Are India-Pakistan tensions causing a stock market selloff?

Synopsis
As tensions escalate between India and Pakistan, the Indian stock market takes a hit. Investors are wary after missile launches from Pakistan, leading to a significant drop in market indices. Discover the details behind the selloff and what it means for the future.
Key Takeaways
- Sensex fell by 880.34 points due to India-Pakistan tensions.
- Missiles were intercepted by Indian air defense.
- ICICI Bank led losses, while Titan and others gained.
- Investor sentiment is cautious amid geopolitical concerns.
- The rupee fluctuated significantly during the trading session.
Mumbai, May 9 (NationPress) The Indian equity markets faced a significant downturn on Friday, primarily due to escalating tensions between India and Pakistan that unsettled investors.
The market selloff was triggered after Pakistan launched eight missiles targeting Indian cities in retaliation for India’s precise strikes on terrorist camps located in Pakistan and Pakistan-occupied Kashmir (PoK). Thankfully, Indian air defense systems successfully intercepted all missiles.
At the close of trading, the Sensex plummeted by 880.34 points, equivalent to 1.10 percent, finishing at 79,454.47, while the Nifty dropped 265.80 points or 1.10 percent, settling at 24,008.
Rupak De from LKP Securities commented, "Nifty traders seemed to adopt risk-averse strategies amid the escalating India-Pakistan tensions, causing the index to fall from its recent consolidation phase."
However, the Nifty managed to remain above the 24,000 threshold, finding support near the 21-day exponential moving average (EMA), he noted.

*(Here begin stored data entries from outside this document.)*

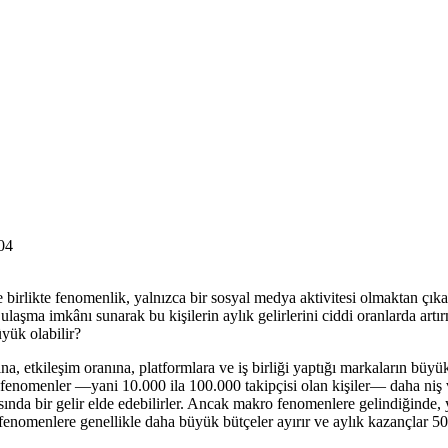
04
e birlikte fenomenlik, yalnızca bir sosyal medya aktivitesi olmaktan çıka
 ulaşma imkânı sunarak bu kişilerin aylık gelirlerini ciddi oranlarda artı
üyük olabilir?
ına, etkileşim oranına, platformlara ve iş birliği yaptığı markaların büy
 fenomenler —yani 10.000 ila 100.000 takipçisi olan kişiler— daha niş ve 
sında bir gelir elde edebilirler. Ancak makro fenomenlere gelindiğinde, 
 fenomenlere genellikle daha büyük bütçeler ayırır ve aylık kazançlar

Among the 30 stocks on the Sensex, ICICI Bank led the decline with a 3.09 percent drop during the intra-day trading session, followed by PowerGrid, which fell 2.61 percent, Bajaj Finance, which decreased 1.84 percent, and Reliance Industries, which also saw a 1.84 percent loss.
On a positive note, several stocks recorded gains. Titan topped the list with a 4.25 percent increase, followed by Larsen and Toubro at 4.02 percent, Tata Motors at 3.86 percent, State Bank of India at 1.39 percent, and Asian Paints, which edged up by 0.2 percent.
Investor sentiment took a hit across the board. The Nifty Bank, financial services, and realty indices each fell over 1 percent, with the real estate sector emerging as the weakest performer, plunging nearly 2 percent.
Other significant sectors such as auto, IT, energy, pharma, FMCG, healthcare, and oil and gas also ended the trading session in the red.
Despite the overall market weakness, a few sectors managed to defy the trend. Nifty PSU Bank, consumer durables, media, and metal stocks closed with gains, providing some support to the broader market.
In the wider market, the Nifty Midcap 100 index remained flat, while the Nifty Smallcap 100 declined by 0.61 percent.
Additionally, the rupee fluctuated between 85.90 to 85.35 amid the ongoing border tensions between India and Pakistan, with the potential for escalation keeping market participants on edge.
Jateen Trivedi from LKP Securities remarked, "Any new developments on the geopolitical front are likely to significantly influence the direction of the rupee."